Marchands d’illusions s’il en est, les hommes politiques prônent le changement, trompeuse esquive de leur obligation d’œuvrer au présent. Le mal viendrait de loin ; à en croire les paléontologues, il remonterait au néolithique, il y a quelque huit mille ans, quand l’homme se fut hissé au sommet de l’échelle des vivants : « Emplissez la terre et soumettez-la », lit-on en Genèse, I, 28. Est-ce une justification à l’expansion disproportionnée d’une espèce qui, de quelques milliers de têtes au néolithique, s’élève aujourd’hui à huit milliards d’individus, tandis que les autres espèces vont en décroissant jusqu’à disparaître pour 90 % d’entre elles ? Trêve alors de consumérisme, de mondialisme, de trans humanisme. L’homme rêvait de coloniser les planètes les plus lointaines pour y installer son surplus de population. N’aurait-il pas donné dans la plus folle des démesures ? Ne lisait-on pas cependant, dans les années 50, sous la plume de Pierre Teilhard de Chardin : « l’homme est l’axe et la flèche de l’évolution », téméraire affirmation qui met l’humanité en charge d’une avancée qui précipite son anéantissement.

On avait marché sur la lune, on est astreint aujourd’hui à « demeurer en repos dans une chambre, tandis que la durée de ce confinement est prolongée de jour en jour. Nous voici dépossédés des deux dimensions de notre pensée et de notre action, l’espace et le temps.

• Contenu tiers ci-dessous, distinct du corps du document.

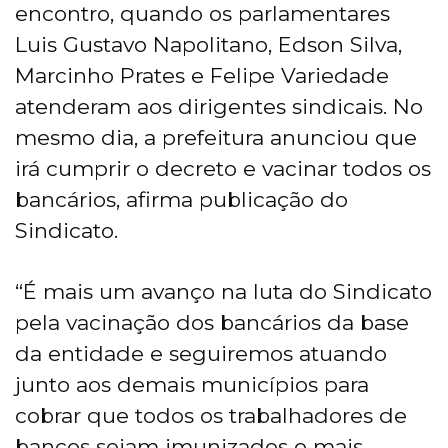
encontro, quando os parlamentares
Luis Gustavo Napolitano, Edson Silva,
Marcinho Prates e Felipe Variedade
atenderam aos dirigentes sindicais. No
mesmo dia, a prefeitura anunciou que
irá cumprir o decreto e vacinar todos os
bancários, afirma publicação do
Sindicato.
“É mais um avanço na luta do Sindicato
pela vacinação dos bancários da base
da entidade e seguiremos atuando
junto aos demais municípios para
cobrar que todos os trabalhadores de
bancos sejam imunizados o mais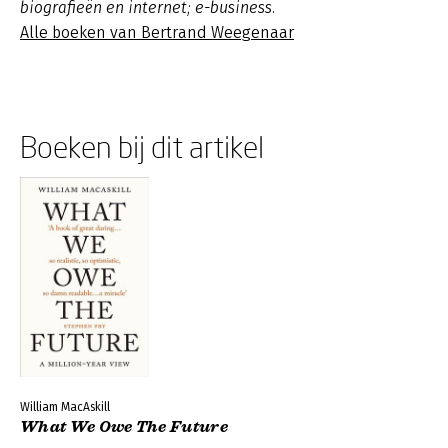
biografieën en internet; e-business.
Alle boeken van Bertrand Weegenaar
Boeken bij dit artikel
William MacAskill
What We Owe The Future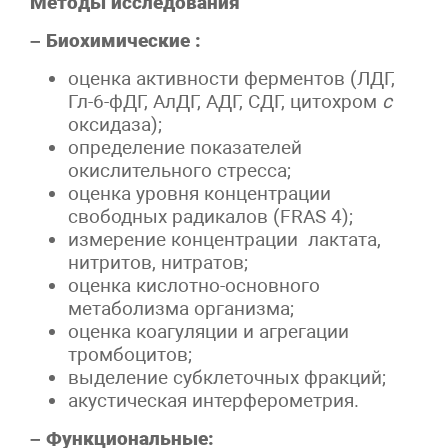
Методы исследования
– Биохимические :
оценка активности ферментов (ЛДГ,
Гл-6-фДГ, АлДГ, АДГ, СДГ, цитохром
с
оксидаза);
определение показателей
окислительного стресса;
оценка уровня концентрации
свободных радикалов (FRAS 4);
измерение концентрации лактата,
нитритов, нитратов;
оценка кислотно-основного
метаболизма организма;
оценка коагуляции и агрегации
тромбоцитов;
выделение субклеточных фракций;
акустическая интерферометрия.
– Функциональные:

Il est une manière symbolique de les redéployer, le jeu. C’est Pascal longtemps familier des tapis verts, non pour l’argent mais pour le jeu lui-même, qui nous le dit : le jeu par les chances qu’il nous donne à courir, rouvre tout grand le champ des possibles, quand on l’aurait cru fermé, que ce soit pour perdre ou pour gagner. L’éventualité quelle qu’elle soit est préférable à la réclusion. L’auteur de la « règle des partis » en témoigne. Un jour les surréalistes présenteront la vie comme un grand jeu, seule manière d’échapper à l’enfermement d’une condition humaine jugée insupportable. Le pari de Pascal avait-il été autre chose ? Dans son « joueur d’échecs », Stefan Zweig fera du jeu la seule issue à une condition humaine vécue comme carcérale. Que l’on doive perdre ou gagner, le jeu aura ouvert des éventualités, suscité une attente, permis une projection dans un avenir que l’on aurait cru interdit. Et c’est ainsi que le joueur se change en guetteur, tout entier tendu dans l’attente de ce qui advient. Le chasseur à l’affût d’un dix cors, en lequel il se métamorphose pour mourir dévoré par ses chiens, figure, chez Giordano Bruno, cette chasse spirituelle, terminée en sacrifice, qui nous ouvre au divin. La tension héroïquement soutenue s’approfondit en attente de Dieu, cette prière naturelle qui fait du guetteur un veilleur. Celui-ci n’attend plus rien mais il sait que ce rien est l’incognito d’un Dieu qui se cache pour ne se révéler qu’à la plus patiente des longanimités. Alors il prie. C’est ce qu’on peut faire de mieux dans le confinement.

Pierre Magnard

Pierre Magnard, philosophe spécialiste notamment de Pascal, est professeur émérite à l’université Paris-Sorbonne, il a été lauréat du grand prix de philosophie de l’Académie française.